星とレモンの部屋のなっこのレビュー・感想・評価

星とレモンの部屋(2021年製作のドラマ)
2.8
見ていた当事者は辛くなかっただろうか。とても息苦しさのあるドラマ。45分で良かったかもしれない、救いのあるラストだけどこれ以上見るのはキツいとも思えるし、これ以上付け足すものは何も無いようにも思える。

/この番組について/(NHKHPより)

近年社会的な問題となっているひきこもり家族の8050問題。老いた両親が亡くなった後に子どもがその死体と暮らしていた、という痛ましい事件をベースに、チャットで知り合ったひきこもりの男女に起きる、ある一日のドラマ。

(感想)
原田美枝子さんが演じる明るい母親が自分の母の性格に似ていて、母を突然喪うことの辛さに自分は耐えられるだろうかと違う角度で見てしまった。この母娘の関係性、何より母親の優しさがじんわりあたたかくてとても美しかった。でも、死んではじめて親と対話できるというこの事実はあまりにも辛いこと、この問題の孕んでいる家族の問題の根深さに暗澹たる気持ちにさせられた。

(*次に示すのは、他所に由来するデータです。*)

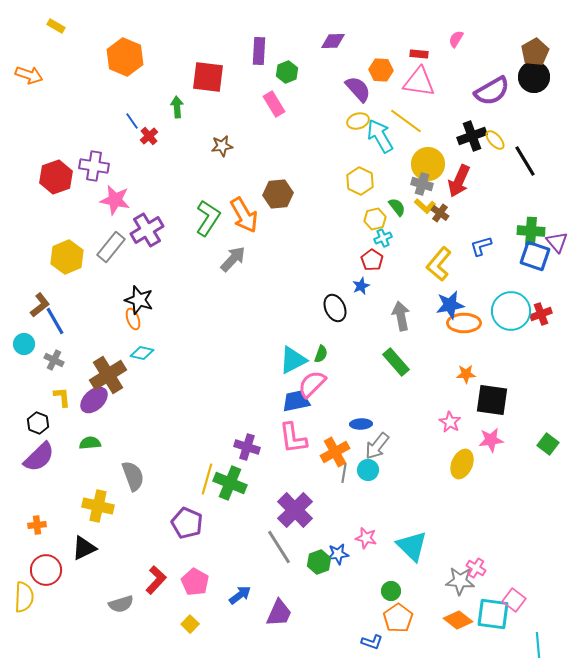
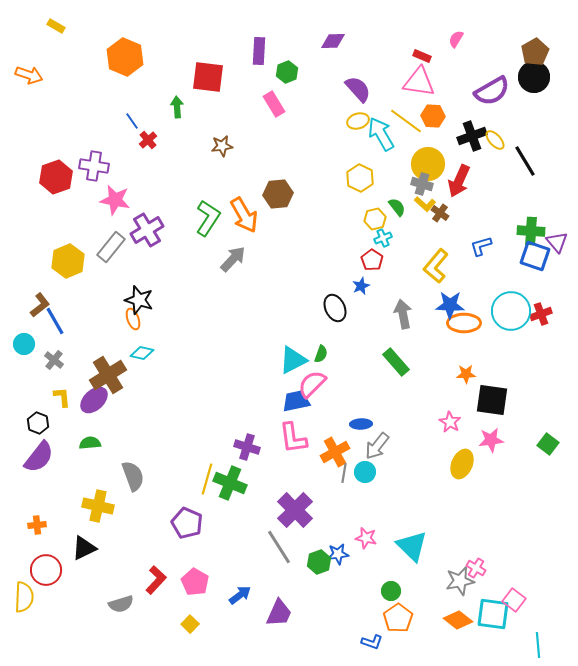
red rectangle at (419, 54): moved 3 px right, 2 px down; rotated 18 degrees clockwise
orange hexagon at (381, 70): moved 52 px right, 46 px down
red cross at (149, 136): moved 1 px left, 4 px down
cyan arrow at (380, 136): moved 1 px right, 2 px up
yellow hexagon at (360, 181): moved 3 px up
yellow L-shape at (425, 206): moved 2 px up
yellow hexagon at (67, 257): moved 1 px right, 4 px down
yellow L-shape at (439, 264): moved 3 px left, 2 px down
blue star at (450, 305): rotated 12 degrees clockwise
gray arrow at (401, 316): moved 2 px right, 2 px up
gray cross at (54, 360): rotated 12 degrees clockwise
purple semicircle at (39, 457): rotated 8 degrees counterclockwise
cyan circle at (368, 470): moved 3 px left, 2 px down
gray star at (460, 581): rotated 16 degrees counterclockwise
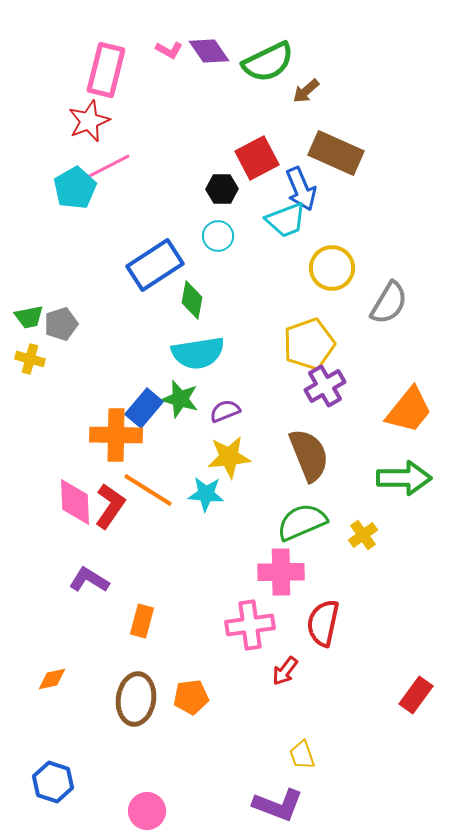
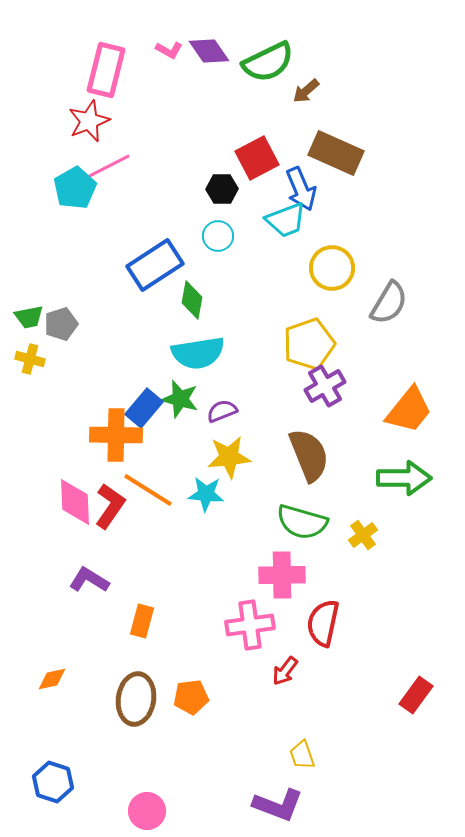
purple semicircle at (225, 411): moved 3 px left
green semicircle at (302, 522): rotated 141 degrees counterclockwise
pink cross at (281, 572): moved 1 px right, 3 px down
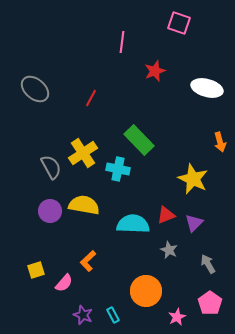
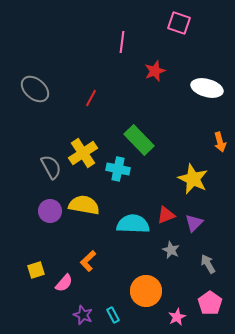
gray star: moved 2 px right
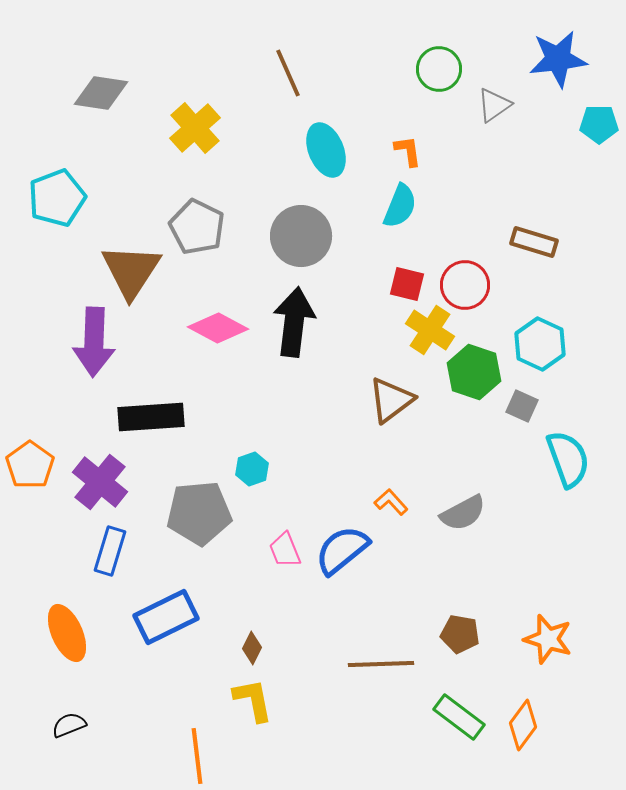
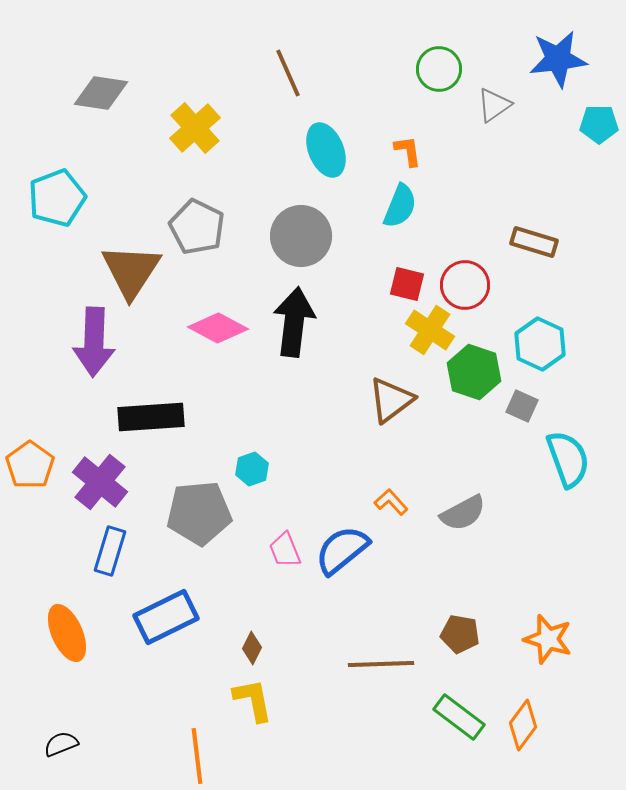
black semicircle at (69, 725): moved 8 px left, 19 px down
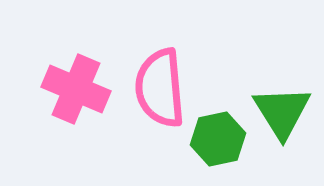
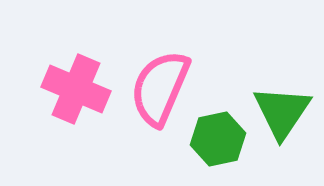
pink semicircle: rotated 28 degrees clockwise
green triangle: rotated 6 degrees clockwise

ひきこもること、それは当事者それぞれの事情があるはず。誰もが当たり前のように社会に出ているように思っているのかもしれない。けれど、何かで躓けば誰でも自分の心に引きこもって出てこれなくなる、そうゆう危うさのある社会だと思っている。誰でもたまたま今の自分を続けているだけで、何かひとつ違えば、そうなってもおかしくないんじゃないかと。それぐらい余裕がない。それは、私たち自身も世間や社会が怖いと思う人やなんだか気持ち悪いと思う人の感覚をどこか殺して生きているとも言える。見ないように考えないように追いやって。だから実は誰もが無関係でいられる話ではないと思う。

謝る親の向こう側に世間や周りの人間、ひいては社会が見える。彼らが謝って欲しいのは親だけじゃない、そういう親が出て行っている社会、適合して組み込まれている社会そのものなのだと思う。私にはそういうシーンに見えた。謝ってもらうことはゴールじゃない、でも謝ってもらうことで自分は間違ってなかったと思えて先に進むことができるのかもしれない。

ひきこもること
ひきこもることで何から自分を守っているのだろうか。どんな勇気があればそれを乗り越えられるのだろうか。どんな手であれば、その差し出してくれる手に応えることができるのだろうか。当事者以外の人にそう考えてもらいたい、そんな気持ちで描かれた作品だと受け止めた。